_PROBLEM DESCRIPTION_
Find the line with "and harmonized sales tax in" in the records below. Copy it and every line after it, up to and including the line with "Harmonized Sales Tax (HST)".

(Dataset entries)
■ ■ ■ ■ ■

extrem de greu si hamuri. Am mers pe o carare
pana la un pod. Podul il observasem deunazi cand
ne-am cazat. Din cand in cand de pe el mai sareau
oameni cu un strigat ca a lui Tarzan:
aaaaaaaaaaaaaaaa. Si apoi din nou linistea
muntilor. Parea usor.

■ ■ ■ ■ ■

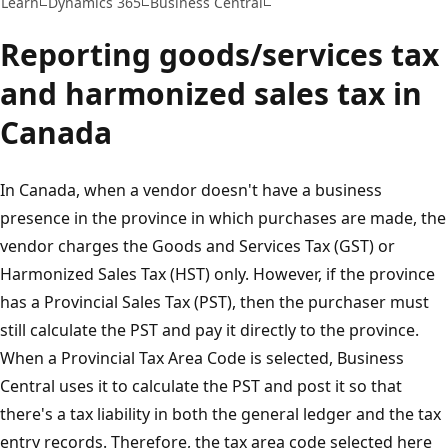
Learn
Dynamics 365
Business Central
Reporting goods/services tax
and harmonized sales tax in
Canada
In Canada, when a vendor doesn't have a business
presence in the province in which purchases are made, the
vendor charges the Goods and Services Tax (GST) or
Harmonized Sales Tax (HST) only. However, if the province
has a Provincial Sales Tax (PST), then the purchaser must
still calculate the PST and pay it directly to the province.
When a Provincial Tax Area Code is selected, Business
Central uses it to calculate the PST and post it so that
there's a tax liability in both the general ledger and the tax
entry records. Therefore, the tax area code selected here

■ ■ ■ ■ ■

_SOLUTION TO THIS TASK_
and harmonized sales tax in
Canada
In Canada, when a vendor doesn't have a business
presence in the province in which purchases are made, the
vendor charges the Goods and Services Tax (GST) or
Harmonized Sales Tax (HST) only. However, if the province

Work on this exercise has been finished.